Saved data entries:
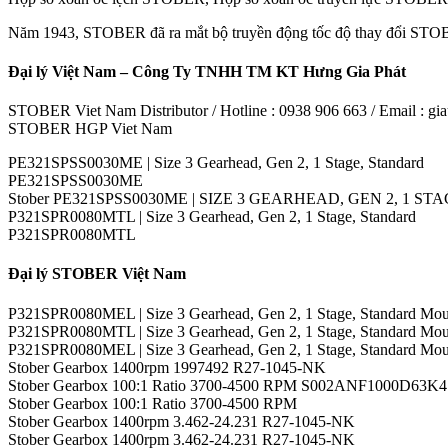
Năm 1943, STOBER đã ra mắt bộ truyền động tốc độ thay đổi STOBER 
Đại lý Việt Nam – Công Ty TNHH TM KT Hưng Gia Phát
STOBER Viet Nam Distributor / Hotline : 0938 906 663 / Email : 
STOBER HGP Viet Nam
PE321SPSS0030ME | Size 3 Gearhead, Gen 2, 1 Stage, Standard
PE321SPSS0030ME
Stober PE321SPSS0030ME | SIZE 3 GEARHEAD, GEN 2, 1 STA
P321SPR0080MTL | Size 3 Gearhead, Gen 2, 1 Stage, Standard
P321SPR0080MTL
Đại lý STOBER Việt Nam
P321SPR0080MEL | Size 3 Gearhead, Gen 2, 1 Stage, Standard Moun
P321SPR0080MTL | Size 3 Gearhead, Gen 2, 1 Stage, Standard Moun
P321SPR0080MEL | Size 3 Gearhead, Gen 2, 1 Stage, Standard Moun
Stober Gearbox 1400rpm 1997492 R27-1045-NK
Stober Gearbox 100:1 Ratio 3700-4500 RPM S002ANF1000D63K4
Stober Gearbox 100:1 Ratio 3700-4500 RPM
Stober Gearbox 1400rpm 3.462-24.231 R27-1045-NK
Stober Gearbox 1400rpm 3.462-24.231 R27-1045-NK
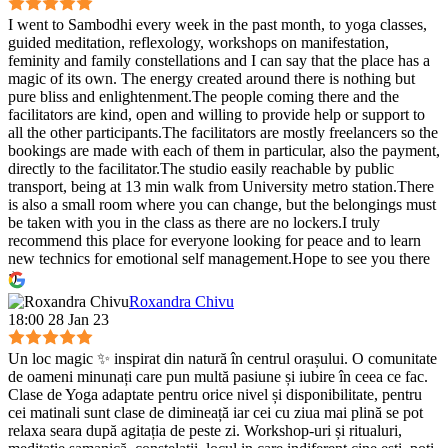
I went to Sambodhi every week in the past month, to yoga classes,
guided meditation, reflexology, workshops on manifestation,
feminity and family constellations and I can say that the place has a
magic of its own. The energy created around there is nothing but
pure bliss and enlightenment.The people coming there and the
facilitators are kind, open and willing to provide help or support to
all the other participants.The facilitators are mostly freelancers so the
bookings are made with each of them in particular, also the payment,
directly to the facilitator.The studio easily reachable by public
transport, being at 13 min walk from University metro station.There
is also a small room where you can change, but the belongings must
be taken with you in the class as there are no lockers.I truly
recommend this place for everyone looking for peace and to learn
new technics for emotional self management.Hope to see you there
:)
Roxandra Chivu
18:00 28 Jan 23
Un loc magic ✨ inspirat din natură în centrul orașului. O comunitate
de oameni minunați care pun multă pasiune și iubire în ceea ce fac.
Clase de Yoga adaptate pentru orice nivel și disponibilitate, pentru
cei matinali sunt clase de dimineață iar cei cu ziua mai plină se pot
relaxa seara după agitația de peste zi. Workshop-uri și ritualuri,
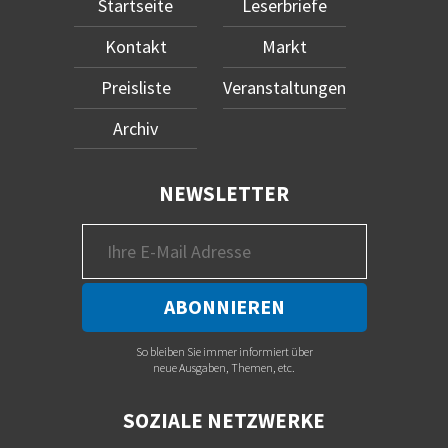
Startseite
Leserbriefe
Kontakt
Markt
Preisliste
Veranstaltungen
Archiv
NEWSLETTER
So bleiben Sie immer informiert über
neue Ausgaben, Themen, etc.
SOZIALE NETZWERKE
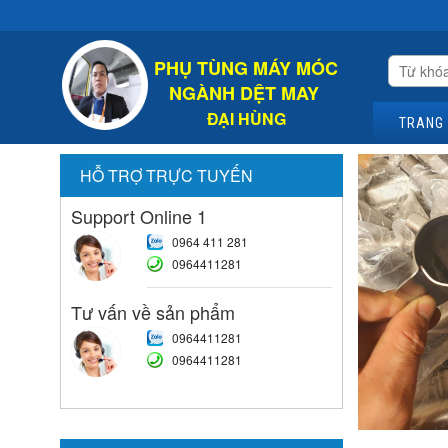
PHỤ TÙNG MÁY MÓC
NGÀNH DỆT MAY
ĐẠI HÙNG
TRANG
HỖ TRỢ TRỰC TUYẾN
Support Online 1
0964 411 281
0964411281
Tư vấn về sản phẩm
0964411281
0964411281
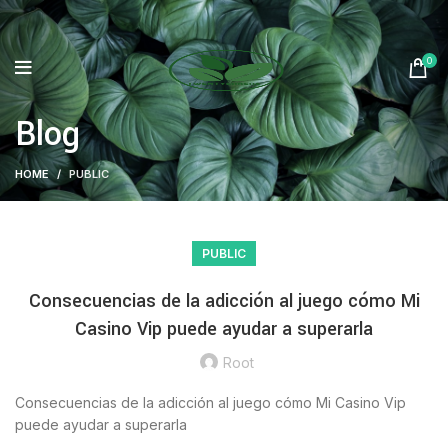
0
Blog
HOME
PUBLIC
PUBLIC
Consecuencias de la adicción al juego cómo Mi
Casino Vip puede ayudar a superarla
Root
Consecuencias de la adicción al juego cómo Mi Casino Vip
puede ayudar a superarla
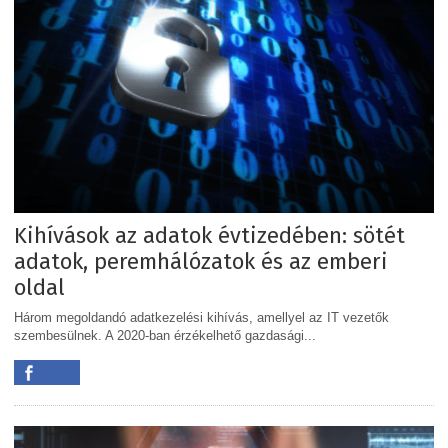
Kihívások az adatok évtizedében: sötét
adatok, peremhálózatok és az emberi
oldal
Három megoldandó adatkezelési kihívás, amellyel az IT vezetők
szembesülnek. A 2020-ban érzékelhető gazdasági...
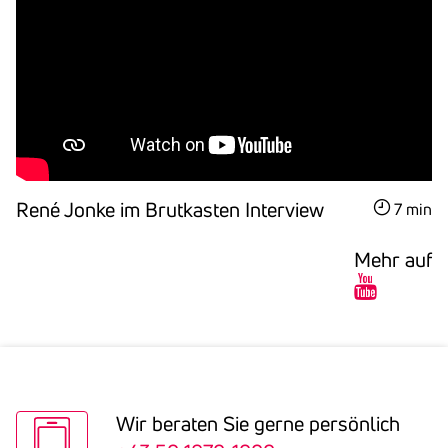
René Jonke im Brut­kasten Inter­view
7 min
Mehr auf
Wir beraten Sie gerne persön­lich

* * *

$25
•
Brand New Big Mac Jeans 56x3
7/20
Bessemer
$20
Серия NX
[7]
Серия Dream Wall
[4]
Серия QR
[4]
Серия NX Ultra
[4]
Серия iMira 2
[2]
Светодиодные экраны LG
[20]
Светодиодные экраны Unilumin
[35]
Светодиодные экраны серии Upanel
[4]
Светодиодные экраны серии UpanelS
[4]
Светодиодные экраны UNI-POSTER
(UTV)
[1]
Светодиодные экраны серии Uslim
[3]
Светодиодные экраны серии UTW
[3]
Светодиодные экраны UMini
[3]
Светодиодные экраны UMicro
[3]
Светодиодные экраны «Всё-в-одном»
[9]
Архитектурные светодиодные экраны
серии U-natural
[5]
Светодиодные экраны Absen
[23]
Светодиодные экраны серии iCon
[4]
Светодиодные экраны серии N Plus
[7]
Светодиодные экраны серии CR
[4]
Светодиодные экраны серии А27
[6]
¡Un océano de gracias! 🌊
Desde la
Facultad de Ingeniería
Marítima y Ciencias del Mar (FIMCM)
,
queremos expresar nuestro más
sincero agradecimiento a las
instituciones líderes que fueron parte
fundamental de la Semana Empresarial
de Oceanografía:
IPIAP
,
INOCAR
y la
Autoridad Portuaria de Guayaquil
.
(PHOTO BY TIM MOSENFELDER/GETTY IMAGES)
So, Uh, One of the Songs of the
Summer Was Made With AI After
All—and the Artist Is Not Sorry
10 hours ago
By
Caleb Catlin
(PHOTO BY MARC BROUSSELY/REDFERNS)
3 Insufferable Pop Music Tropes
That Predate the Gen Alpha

TASK TO COMPLETE: Above are some records; extract exactly the lines from the one containing "Năm 1943, STOBER" through the one containing "is also a small" and drop the pictures.

TASK RESPONSE:
Năm 1943, STOBER đã ra mắt bộ truyền động tốc độ thay đổi STOBER 
Đại lý Việt Nam – Công Ty TNHH TM KT Hưng Gia Phát
STOBER Viet Nam Distributor / Hotline : 0938 906 663 / Email : 
STOBER HGP Viet Nam
PE321SPSS0030ME | Size 3 Gearhead, Gen 2, 1 Stage, Standard
PE321SPSS0030ME
Stober PE321SPSS0030ME | SIZE 3 GEARHEAD, GEN 2, 1 STA
P321SPR0080MTL | Size 3 Gearhead, Gen 2, 1 Stage, Standard
P321SPR0080MTL
Đại lý STOBER Việt Nam
P321SPR0080MEL | Size 3 Gearhead, Gen 2, 1 Stage, Standard Moun
P321SPR0080MTL | Size 3 Gearhead, Gen 2, 1 Stage, Standard Moun
P321SPR0080MEL | Size 3 Gearhead, Gen 2, 1 Stage, Standard Moun
Stober Gearbox 1400rpm 1997492 R27-1045-NK
Stober Gearbox 100:1 Ratio 3700-4500 RPM S002ANF1000D63K4
Stober Gearbox 100:1 Ratio 3700-4500 RPM
Stober Gearbox 1400rpm 3.462-24.231 R27-1045-NK
Stober Gearbox 1400rpm 3.462-24.231 R27-1045-NK
I went to Sambodhi every week in the past month, to yoga classes,
guided meditation, reflexology, workshops on manifestation,
feminity and family constellations and I can say that the place has a
magic of its own. The energy created around there is nothing but
pure bliss and enlightenment.The people coming there and the
facilitators are kind, open and willing to provide help or support to
all the other participants.The facilitators are mostly freelancers so the
bookings are made with each of them in particular, also the payment,
directly to the facilitator.The studio easily reachable by public
transport, being at 13 min walk from University metro station.There
is also a small room where you can change, but the belongings must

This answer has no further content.